▶ [Requirement]:
Set down a faithful copy of every record, and skip the pictures in it.
BEGIN Data for the task
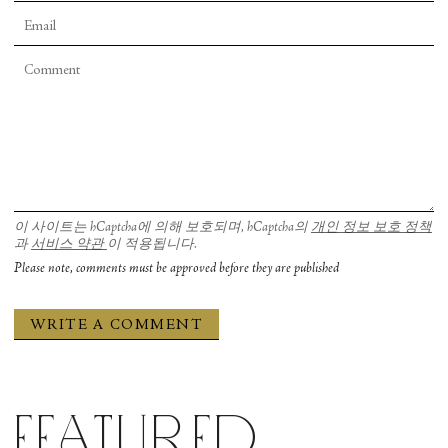
이 사이트는 hCaptcha에 의해 보호되며, hCaptcha의
개인 정보 보호 정책
과
서비스 약관
이 적용됩니다.
Please note, comments must be approved before they are published
Featured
END Data for the task
▶ [Result of this task]:
이 사이트는 hCaptcha에 의해 보호되며, hCaptcha의
개인 정보 보호 정책
과
서비스 약관
이 적용됩니다.
Please note, comments must be approved before they are published
Featured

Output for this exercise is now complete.